With pictures left out, set down every record word for word.

★ ★ ★ ★ ★

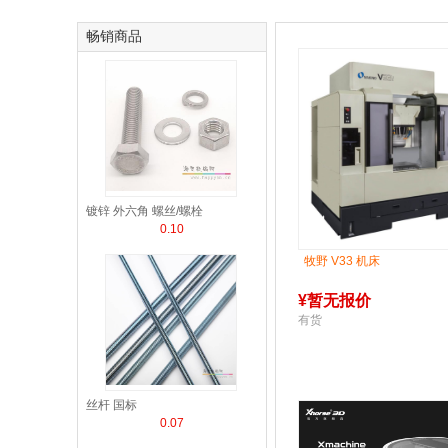
畅销商品
镀锌 外六角 螺丝/螺栓
0.10
牧野 V33 机床
¥
暂无报价
有货
丝杆 国标
0.07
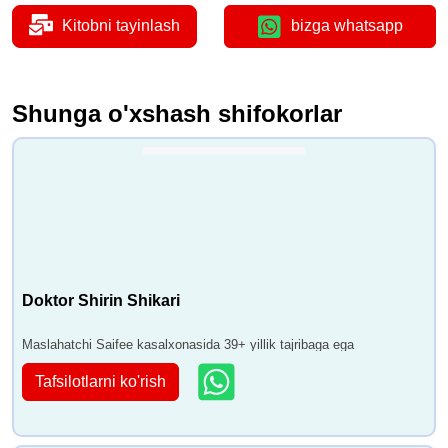
Kitobni tayinlash
bizga whatsapp
Shunga o'xshash shifokorlar
Doktor Shirin Shikari
Maslahatchi Saifee kasalxonasida 39+ yillik tajribaga ega
Tafsilotlarni ko'rish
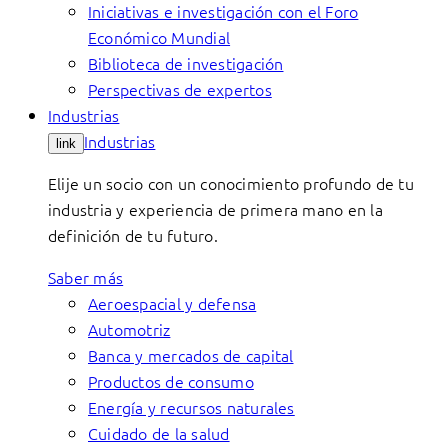
Iniciativas e investigación con el Foro
Económico Mundial
Biblioteca de investigación
Perspectivas de expertos
Industrias
Industrias
link
Elije un socio con un conocimiento profundo de tu
industria y experiencia de primera mano en la
definición de tu futuro.
Saber más
Aeroespacial y defensa
Automotriz
Banca y mercados de capital
Productos de consumo
Energía y recursos naturales
Cuidado de la salud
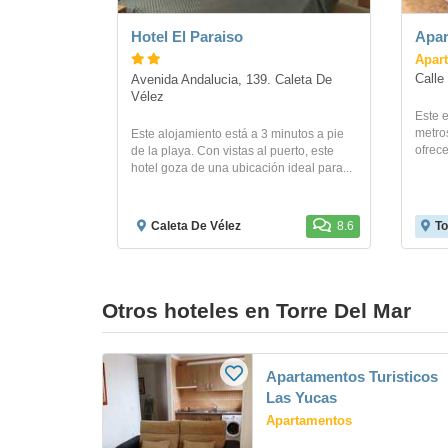
Hotel El Paraiso
Apar
Apar
Calle
Avenida Andalucia, 139. Caleta De 
Vélez
Este 
metros
Este alojamiento está a 3 minutos a pie
ofrece
de la playa. Con vistas al puerto, este
hotel goza de una ubicación ideal para...
Caleta De Vélez
8.6
To
Otros hoteles en Torre Del Mar
Apartamentos Turisticos
Las Yucas
Apartamentos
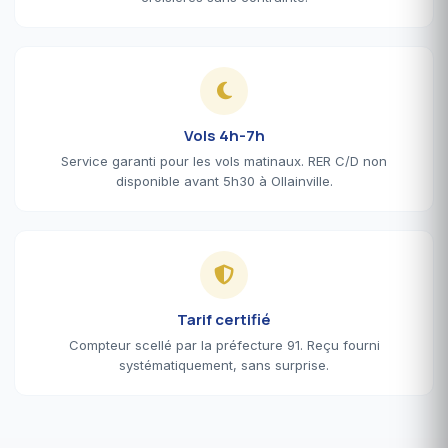
Vols 4h-7h
Service garanti pour les vols matinaux. RER C/D non
disponible avant 5h30 à Ollainville.
Tarif certifié
Compteur scellé par la préfecture 91. Reçu fourni
systématiquement, sans surprise.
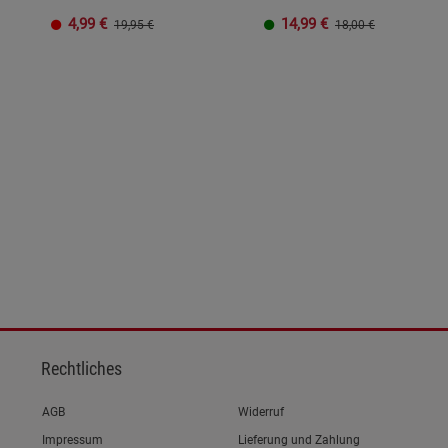
4,99
€
14,99
€
19,95 €
18,00 €
Rechtliches
Link zum/zur
AGB
Widerruf
Link zum/zur
Impressum
Lieferung und Zahlung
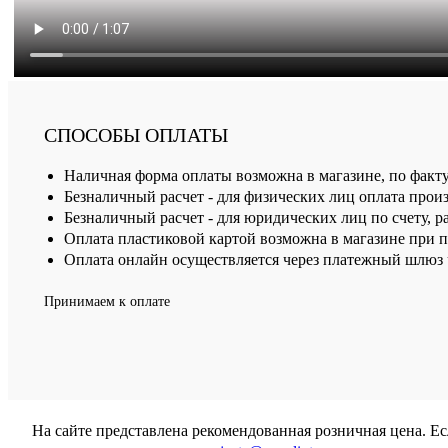
СПОСОБЫ ОПЛАТЫ
Наличная форма оплаты возможна в магазине, по факт
Безналичный расчет - для физических лиц оплата произ
Безналичный расчет - для юридических лиц по счету, р
Оплата пластиковой картой возможна в магазине при 
Оплата онлайн осуществляется через платежный шлюз ч
Принимаем к оплате
На сайте представлена рекомендованная розничная цена. Е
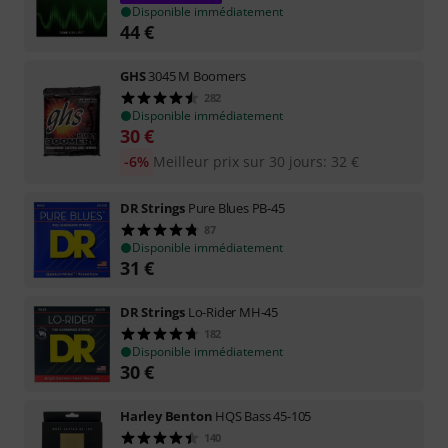
Disponible immédiatement
44
€
GHS
3045 M Boomers
282
Disponible immédiatement
30
€
-6%
Meilleur prix sur 30 jours
:
32
€
DR Strings
Pure Blues PB-45
87
Disponible immédiatement
31
€
DR Strings
Lo-Rider MH-45
182
Disponible immédiatement
30
€
Harley Benton
HQS Bass 45-105
140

★ ★ ★ ★ ★

» Result of this exercise
畅销商品
镀锌 外六角 螺丝/螺栓
0.10
牧野 V33 机床
¥
暂无报价
有货
丝杆 国标
0.07
Kitobni tayinlash
bizga whatsapp
Shunga o'xshash shifokorlar
Doktor Shirin Shikari
Maslahatchi Saifee kasalxonasida 39+ yillik tajribaga ega
Tafsilotlarni ko'rish
Iniciativas e investigación con el Foro
Económico Mundial
Biblioteca de investigación
Perspectivas de expertos
Industrias
Industrias
link
Elije un socio con un conocimiento profundo de tu
industria y experiencia de primera mano en la
definición de tu futuro.
Saber más
Aeroespacial y defensa
Automotriz
Banca y mercados de capital
Productos de consumo
Energía y recursos naturales
Cuidado de la salud
Hotel El Paraiso
Apar
Apar
Calle
Avenida Andalucia, 139. Caleta De 
Vélez
Este 
metros
Este alojamiento está a 3 minutos a pie
ofrece
de la playa. Con vistas al puerto, este
hotel goza de una ubicación ideal para...
Caleta De Vélez
8.6
To
Otros hoteles en Torre Del Mar
Apartamentos Turisticos
Las Yucas
Apartamentos
Vols 4h-7h
Service garanti pour les vols matinaux. RER C/D non
disponible avant 5h30 à Ollainville.
Tarif certifié
Compteur scellé par la préfecture 91. Reçu fourni
systématiquement, sans surprise.
4,99
€
14,99
€
19,95 €
18,00 €
Rechtliches
Link zum/zur
AGB
Widerruf
Link zum/zur
Impressum
Lieferung und Zahlung
СПОСОБЫ ОПЛАТЫ
Наличная форма оплаты возможна в магазине, по факт
Безналичный расчет - для физических лиц оплата произ
Безналичный расчет - для юридических лиц по счету, р
Оплата пластиковой картой возможна в магазине при 
Оплата онлайн осуществляется через платежный шлюз ч
Принимаем к оплате
На сайте представлена рекомендованная розничная цена. Е
Disponible immédiatement
44
€
GHS
3045 M Boomers
282
Disponible immédiatement
30
€
-6%
Meilleur prix sur 30 jours
:
32
€
DR Strings
Pure Blues PB-45
87
Disponible immédiatement
31
€
DR Strings
Lo-Rider MH-45
182
Disponible immédiatement
30
€
Harley Benton
HQS Bass 45-105
140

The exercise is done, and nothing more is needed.